"Erst anlässlich des Besuches unseres Führers in unserer Vaterstadt vor einigen Tagen, bekundete die Jugend in einer unbeschreiblichen Begeisterung, wie tief das Wollen des Führers in diesen jungen Herzen verankert ist. Eine tiefe Symbolik hatte die gestrige Treuekundgebung auf dem Adolf-Hitler-Platz, die unmittelbar nach den Stunden stattfand, da der Führer Männer, denen er sein restloses Vertrauen geschenkt hatte, als Verräter von sich stoßen musste. Und auch die Jugend fühlte das Ungeheurliche, das sich an diesem Tag abgespielt, uns mehr noch, verspürte gleichzeitig die unbeirrbare, sichere Hand des Führers, die es rechtzeitig verstand, den Verrätern das Handwerk zu legen.

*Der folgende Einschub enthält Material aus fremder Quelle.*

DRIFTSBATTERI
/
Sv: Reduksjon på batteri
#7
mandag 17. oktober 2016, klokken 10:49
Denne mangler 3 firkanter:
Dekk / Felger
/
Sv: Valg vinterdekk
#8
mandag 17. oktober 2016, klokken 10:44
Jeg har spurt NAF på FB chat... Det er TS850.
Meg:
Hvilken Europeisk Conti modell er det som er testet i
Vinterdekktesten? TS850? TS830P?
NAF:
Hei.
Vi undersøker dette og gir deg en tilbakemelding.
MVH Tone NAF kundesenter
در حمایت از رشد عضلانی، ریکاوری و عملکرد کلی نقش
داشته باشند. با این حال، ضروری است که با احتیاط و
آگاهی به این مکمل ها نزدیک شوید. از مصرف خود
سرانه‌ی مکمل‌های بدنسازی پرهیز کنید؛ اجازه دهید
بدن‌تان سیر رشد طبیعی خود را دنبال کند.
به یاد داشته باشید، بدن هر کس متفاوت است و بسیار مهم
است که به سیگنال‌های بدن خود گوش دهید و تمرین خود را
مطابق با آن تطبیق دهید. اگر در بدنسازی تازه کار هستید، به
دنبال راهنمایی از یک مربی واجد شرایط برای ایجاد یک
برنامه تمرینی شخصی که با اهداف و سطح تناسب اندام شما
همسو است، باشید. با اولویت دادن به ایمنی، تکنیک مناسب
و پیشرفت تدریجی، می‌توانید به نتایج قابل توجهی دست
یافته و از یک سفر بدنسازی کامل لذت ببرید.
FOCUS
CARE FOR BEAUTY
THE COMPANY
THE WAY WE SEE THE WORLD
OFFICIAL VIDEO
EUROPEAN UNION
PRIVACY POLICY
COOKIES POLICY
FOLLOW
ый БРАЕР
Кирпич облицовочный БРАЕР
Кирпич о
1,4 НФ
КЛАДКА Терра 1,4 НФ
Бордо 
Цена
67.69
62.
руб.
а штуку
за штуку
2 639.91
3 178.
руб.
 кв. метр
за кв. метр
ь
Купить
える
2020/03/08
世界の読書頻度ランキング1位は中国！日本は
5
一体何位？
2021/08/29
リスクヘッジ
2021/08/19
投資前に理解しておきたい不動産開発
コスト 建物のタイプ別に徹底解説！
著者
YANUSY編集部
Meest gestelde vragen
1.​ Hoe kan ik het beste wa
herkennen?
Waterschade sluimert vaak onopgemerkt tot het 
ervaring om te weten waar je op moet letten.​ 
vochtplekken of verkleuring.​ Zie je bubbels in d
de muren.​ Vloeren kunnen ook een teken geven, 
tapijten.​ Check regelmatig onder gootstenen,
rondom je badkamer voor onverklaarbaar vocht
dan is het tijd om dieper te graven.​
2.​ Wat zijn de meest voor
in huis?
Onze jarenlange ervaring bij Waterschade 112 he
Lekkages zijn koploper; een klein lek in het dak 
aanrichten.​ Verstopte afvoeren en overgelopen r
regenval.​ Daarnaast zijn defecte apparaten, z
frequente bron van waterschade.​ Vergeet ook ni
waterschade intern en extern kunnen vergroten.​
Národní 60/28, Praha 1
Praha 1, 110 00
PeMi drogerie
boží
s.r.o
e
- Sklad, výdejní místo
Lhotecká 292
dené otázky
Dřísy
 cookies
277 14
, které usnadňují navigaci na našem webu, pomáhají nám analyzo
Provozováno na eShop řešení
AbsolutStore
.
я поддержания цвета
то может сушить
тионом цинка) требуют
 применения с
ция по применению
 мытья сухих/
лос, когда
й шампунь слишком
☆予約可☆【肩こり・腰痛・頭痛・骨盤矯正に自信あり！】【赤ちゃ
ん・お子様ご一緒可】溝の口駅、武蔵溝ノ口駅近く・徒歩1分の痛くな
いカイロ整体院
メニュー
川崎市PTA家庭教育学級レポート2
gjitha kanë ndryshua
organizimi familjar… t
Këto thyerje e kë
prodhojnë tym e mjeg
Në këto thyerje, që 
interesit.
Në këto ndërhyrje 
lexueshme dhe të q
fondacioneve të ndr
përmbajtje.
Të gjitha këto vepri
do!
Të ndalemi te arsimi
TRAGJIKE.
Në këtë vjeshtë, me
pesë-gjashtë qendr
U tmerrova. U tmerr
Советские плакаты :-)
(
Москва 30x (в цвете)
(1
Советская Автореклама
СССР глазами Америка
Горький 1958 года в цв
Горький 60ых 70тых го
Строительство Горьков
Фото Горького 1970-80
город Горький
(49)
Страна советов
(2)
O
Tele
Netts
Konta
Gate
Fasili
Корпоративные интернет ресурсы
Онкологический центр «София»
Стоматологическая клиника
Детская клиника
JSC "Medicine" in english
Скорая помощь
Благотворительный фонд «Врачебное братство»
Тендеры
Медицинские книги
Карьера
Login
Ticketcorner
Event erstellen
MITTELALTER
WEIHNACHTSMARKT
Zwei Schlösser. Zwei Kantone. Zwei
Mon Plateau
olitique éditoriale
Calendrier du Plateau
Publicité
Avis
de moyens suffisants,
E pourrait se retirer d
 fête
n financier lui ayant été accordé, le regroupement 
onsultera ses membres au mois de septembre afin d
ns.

Annähernd 3000 Hitlerjungen des Oberbannes 239 hatten sich eingefunden, Fanfaren schmetterten über den in der Abendsonne liegenden Platz, der den Namen des Mannes trägt, dem sie an einem für ihn so schweren Tag neue, unverbrüchliche Treue bis zum Tode geloben wollte. Oberbannführer Lindenburger begrüßte seine Kameraden und ließ als Auftakt der Kundgebung das Lied der Hitlerjugend klingen."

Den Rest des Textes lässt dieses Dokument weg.